§ **Problem description**
Write out exactly the lines of the entries below from the one holding "Nantes est une ville dynamique de l'ouest" to the one holding "empresas. Yo creo que tenemos que", inclusive, and leave out all other lines.

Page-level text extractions

◆ ◆ ◆

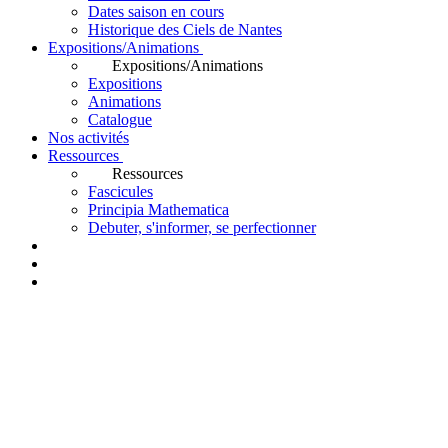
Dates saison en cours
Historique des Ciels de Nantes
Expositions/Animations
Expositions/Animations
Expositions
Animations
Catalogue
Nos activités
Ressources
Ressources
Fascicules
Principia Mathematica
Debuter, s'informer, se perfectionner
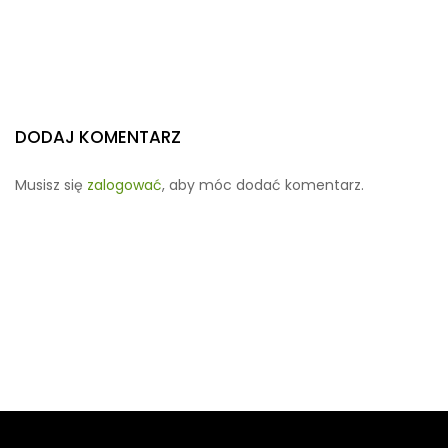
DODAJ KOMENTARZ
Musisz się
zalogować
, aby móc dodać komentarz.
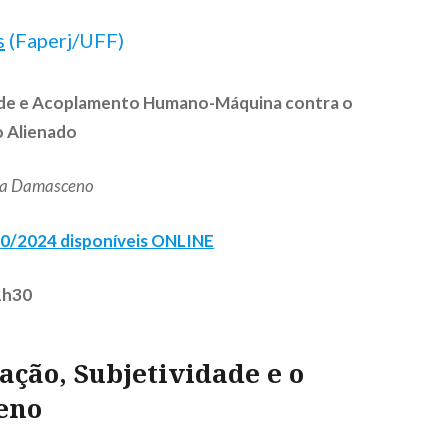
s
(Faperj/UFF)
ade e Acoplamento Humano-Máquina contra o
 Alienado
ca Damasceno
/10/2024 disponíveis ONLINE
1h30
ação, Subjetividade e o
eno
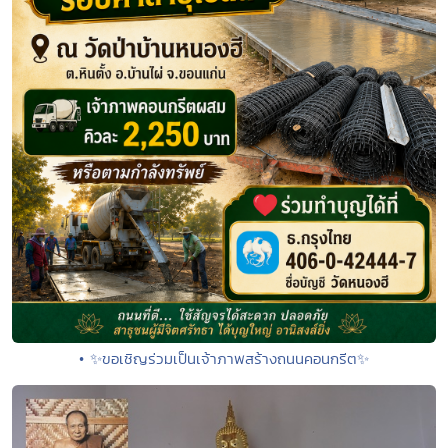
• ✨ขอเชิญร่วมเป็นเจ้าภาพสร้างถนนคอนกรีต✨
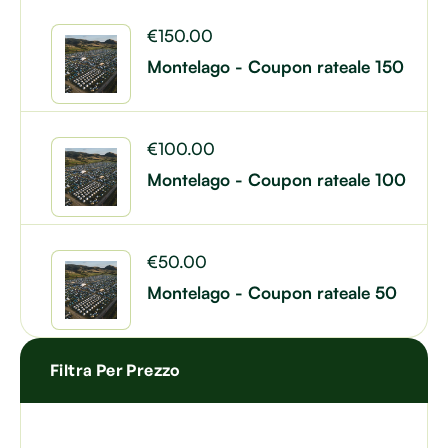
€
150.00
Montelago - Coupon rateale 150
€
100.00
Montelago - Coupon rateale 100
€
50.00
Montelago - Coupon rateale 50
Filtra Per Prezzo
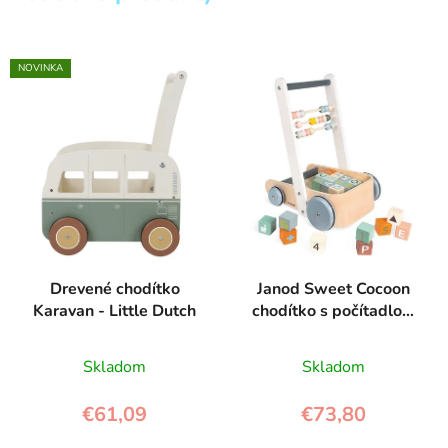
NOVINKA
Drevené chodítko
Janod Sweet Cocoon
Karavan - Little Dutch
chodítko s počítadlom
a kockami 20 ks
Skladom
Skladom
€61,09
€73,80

◆ ◆ ◆

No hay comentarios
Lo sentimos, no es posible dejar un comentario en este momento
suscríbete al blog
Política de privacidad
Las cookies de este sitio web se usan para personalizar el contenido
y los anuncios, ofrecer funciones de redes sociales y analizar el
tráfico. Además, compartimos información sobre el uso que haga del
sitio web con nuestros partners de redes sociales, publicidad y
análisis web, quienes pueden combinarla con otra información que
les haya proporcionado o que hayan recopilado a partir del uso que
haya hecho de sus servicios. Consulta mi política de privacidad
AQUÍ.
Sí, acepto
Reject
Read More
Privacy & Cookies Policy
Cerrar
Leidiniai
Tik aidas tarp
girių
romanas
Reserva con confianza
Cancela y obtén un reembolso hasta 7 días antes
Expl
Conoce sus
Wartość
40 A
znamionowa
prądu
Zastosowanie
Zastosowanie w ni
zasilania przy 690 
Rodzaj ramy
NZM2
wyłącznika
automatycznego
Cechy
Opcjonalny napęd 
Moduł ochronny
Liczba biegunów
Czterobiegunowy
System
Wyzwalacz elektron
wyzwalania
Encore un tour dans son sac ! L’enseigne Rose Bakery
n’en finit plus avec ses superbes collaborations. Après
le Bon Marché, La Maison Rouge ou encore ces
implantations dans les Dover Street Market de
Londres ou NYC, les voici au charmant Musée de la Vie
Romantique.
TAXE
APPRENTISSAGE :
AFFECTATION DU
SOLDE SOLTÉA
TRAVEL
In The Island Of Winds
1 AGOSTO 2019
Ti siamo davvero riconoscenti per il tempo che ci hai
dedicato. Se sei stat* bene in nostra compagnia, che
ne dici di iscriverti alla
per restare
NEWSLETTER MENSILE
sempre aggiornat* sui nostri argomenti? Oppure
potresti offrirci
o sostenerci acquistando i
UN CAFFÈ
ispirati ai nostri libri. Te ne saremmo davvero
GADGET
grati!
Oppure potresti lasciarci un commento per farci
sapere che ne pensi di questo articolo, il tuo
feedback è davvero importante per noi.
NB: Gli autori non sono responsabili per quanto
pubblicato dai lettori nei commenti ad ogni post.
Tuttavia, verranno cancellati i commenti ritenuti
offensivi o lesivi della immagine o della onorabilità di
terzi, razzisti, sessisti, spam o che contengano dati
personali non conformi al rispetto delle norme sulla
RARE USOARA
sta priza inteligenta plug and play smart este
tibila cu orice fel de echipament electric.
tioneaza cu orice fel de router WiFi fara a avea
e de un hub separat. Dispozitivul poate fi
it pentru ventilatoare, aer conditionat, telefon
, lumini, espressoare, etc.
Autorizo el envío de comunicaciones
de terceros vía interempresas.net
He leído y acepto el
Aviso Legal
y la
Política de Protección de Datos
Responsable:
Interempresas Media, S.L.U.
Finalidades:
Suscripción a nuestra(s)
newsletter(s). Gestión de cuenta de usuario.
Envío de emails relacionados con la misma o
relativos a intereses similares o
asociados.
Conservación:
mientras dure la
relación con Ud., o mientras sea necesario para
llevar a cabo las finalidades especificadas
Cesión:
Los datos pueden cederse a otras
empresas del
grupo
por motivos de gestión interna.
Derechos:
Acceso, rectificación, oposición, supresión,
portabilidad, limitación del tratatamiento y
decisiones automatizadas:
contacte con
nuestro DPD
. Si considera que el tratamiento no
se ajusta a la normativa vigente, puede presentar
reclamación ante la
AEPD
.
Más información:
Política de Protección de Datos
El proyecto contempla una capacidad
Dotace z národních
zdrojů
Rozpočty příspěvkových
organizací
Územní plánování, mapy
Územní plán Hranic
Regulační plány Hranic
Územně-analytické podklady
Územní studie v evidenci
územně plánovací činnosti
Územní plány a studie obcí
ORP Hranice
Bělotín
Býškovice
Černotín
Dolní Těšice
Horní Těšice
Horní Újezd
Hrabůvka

◆ ◆ ◆

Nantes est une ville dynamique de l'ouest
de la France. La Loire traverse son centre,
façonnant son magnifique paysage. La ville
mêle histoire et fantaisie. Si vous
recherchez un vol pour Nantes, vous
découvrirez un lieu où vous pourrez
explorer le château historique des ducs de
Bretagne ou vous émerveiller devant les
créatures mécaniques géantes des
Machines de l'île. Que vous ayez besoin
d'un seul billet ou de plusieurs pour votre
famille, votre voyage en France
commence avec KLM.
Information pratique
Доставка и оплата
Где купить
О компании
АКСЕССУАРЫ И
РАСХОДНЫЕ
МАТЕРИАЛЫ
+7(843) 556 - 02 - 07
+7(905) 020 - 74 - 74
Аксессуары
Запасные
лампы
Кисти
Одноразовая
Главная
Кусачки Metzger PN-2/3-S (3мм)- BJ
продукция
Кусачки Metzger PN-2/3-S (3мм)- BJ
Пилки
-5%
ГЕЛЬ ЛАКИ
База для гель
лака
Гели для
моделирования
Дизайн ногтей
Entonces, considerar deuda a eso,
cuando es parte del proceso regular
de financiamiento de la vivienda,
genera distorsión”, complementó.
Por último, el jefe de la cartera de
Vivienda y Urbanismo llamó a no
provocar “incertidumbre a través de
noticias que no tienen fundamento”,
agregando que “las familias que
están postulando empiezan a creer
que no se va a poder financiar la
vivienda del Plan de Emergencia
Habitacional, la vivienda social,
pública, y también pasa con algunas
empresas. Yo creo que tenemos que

◆ ◆ ◆

§ **Answer section**
Nantes est une ville dynamique de l'ouest
de la France. La Loire traverse son centre,
façonnant son magnifique paysage. La ville
mêle histoire et fantaisie. Si vous
recherchez un vol pour Nantes, vous
découvrirez un lieu où vous pourrez
explorer le château historique des ducs de
Bretagne ou vous émerveiller devant les
créatures mécaniques géantes des
Machines de l'île. Que vous ayez besoin
d'un seul billet ou de plusieurs pour votre
famille, votre voyage en France
commence avec KLM.
Information pratique
Доставка и оплата
Где купить
О компании
АКСЕССУАРЫ И
РАСХОДНЫЕ
МАТЕРИАЛЫ
+7(843) 556 - 02 - 07
+7(905) 020 - 74 - 74
Аксессуары
Запасные
лампы
Кисти
Одноразовая
Главная
Кусачки Metzger PN-2/3-S (3мм)- BJ
продукция
Кусачки Metzger PN-2/3-S (3мм)- BJ
Пилки
-5%
ГЕЛЬ ЛАКИ
База для гель
лака
Гели для
моделирования
Дизайн ногтей
Entonces, considerar deuda a eso,
cuando es parte del proceso regular
de financiamiento de la vivienda,
genera distorsión”, complementó.
Por último, el jefe de la cartera de
Vivienda y Urbanismo llamó a no
provocar “incertidumbre a través de
noticias que no tienen fundamento”,
agregando que “las familias que
están postulando empiezan a creer
que no se va a poder financiar la
vivienda del Plan de Emergencia
Habitacional, la vivienda social,
pública, y también pasa con algunas
empresas. Yo creo que tenemos que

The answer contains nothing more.